▸ AIM OF THE TASK
Copy all lines below that use the word "auxmoney".

Dataset excerpts
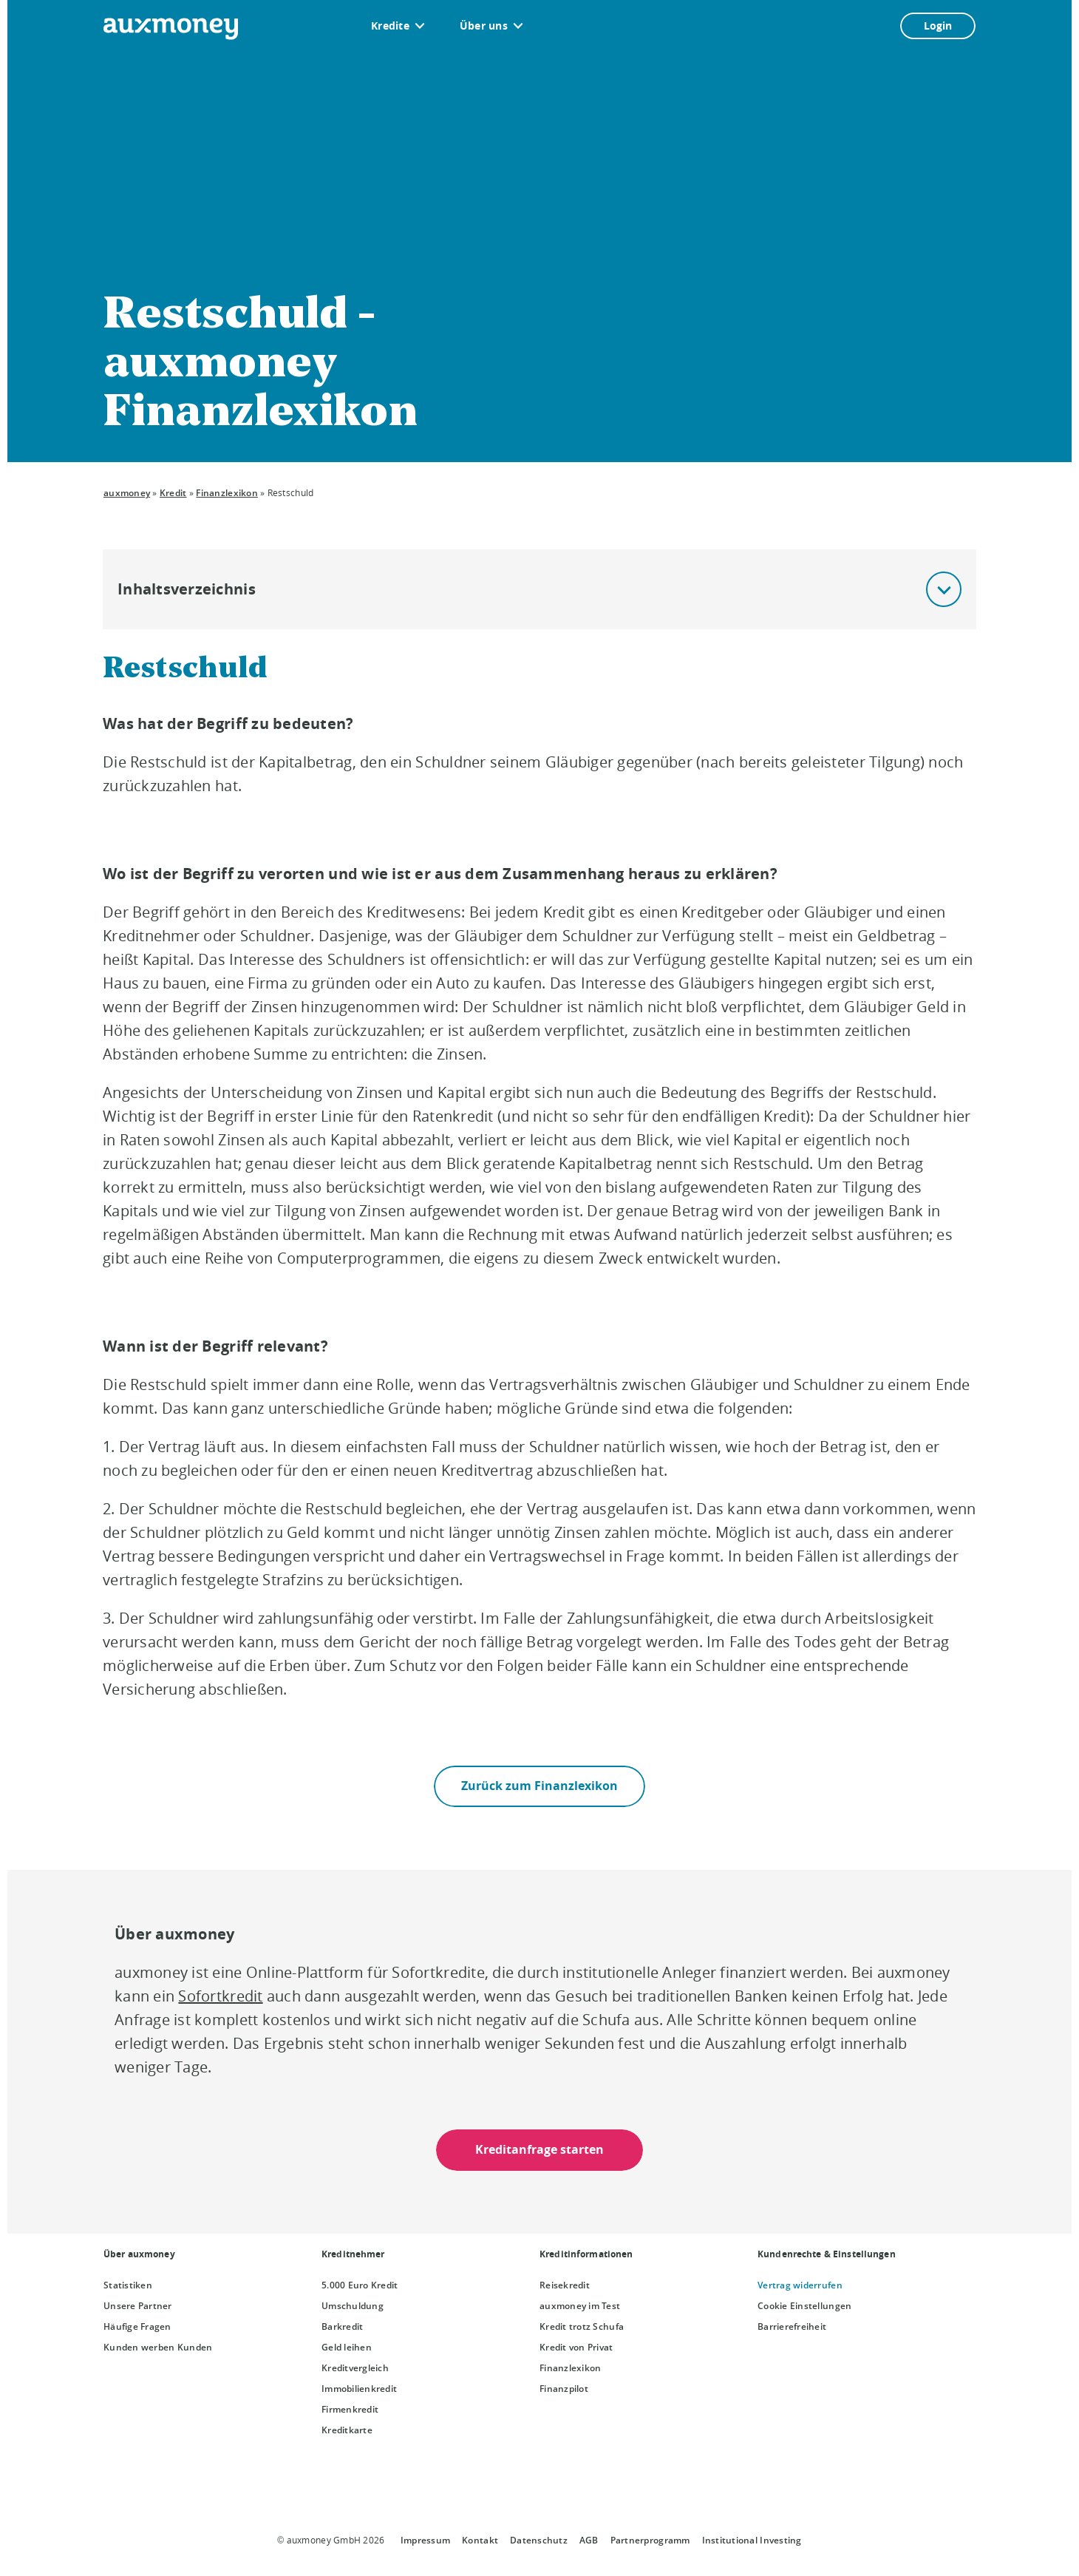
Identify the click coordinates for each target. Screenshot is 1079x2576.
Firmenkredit (349, 2409)
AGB (589, 2540)
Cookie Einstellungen (804, 2305)
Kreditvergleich (355, 2368)
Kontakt (480, 2540)
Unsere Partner (137, 2305)
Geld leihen (346, 2347)
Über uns (484, 25)
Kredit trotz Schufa (582, 2326)
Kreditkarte (346, 2430)
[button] (943, 589)
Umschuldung (352, 2305)
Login (938, 25)
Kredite (390, 25)
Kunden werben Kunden (157, 2347)
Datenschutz (539, 2540)
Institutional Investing (752, 2540)
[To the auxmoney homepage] (170, 29)
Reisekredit (565, 2285)
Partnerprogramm (650, 2540)
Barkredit (342, 2326)
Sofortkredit (220, 1996)
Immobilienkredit (359, 2388)
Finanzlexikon (226, 493)
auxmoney (126, 493)
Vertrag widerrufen (800, 2285)
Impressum (425, 2540)
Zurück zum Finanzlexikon (539, 1786)
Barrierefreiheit (792, 2326)
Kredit (173, 493)
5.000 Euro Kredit (359, 2285)
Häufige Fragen (137, 2326)
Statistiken (127, 2285)
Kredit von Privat (576, 2347)
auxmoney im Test (580, 2305)
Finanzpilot (564, 2388)
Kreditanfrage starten (539, 2150)
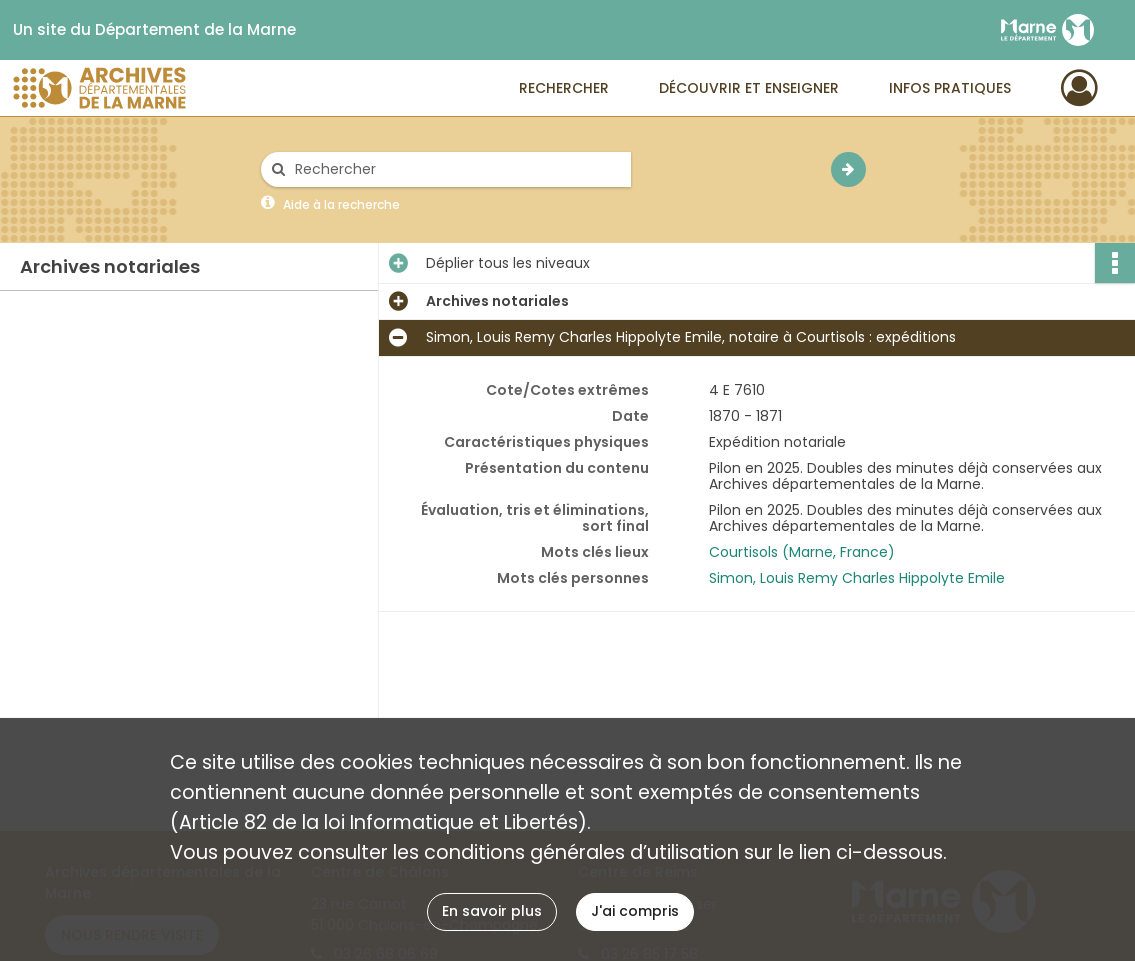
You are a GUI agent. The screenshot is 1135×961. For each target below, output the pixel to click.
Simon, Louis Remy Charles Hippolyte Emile (857, 578)
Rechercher (564, 88)
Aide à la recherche (341, 204)
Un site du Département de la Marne (154, 30)
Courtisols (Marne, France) (802, 552)
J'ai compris (635, 911)
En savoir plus (492, 911)
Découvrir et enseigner (749, 88)
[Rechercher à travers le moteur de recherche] (456, 169)
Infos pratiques (950, 88)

▸ ANSWER FOR THIS EXERCISE
[To the auxmoney homepage] (170, 29)
auxmoney (126, 493)
auxmoney im Test (580, 2305)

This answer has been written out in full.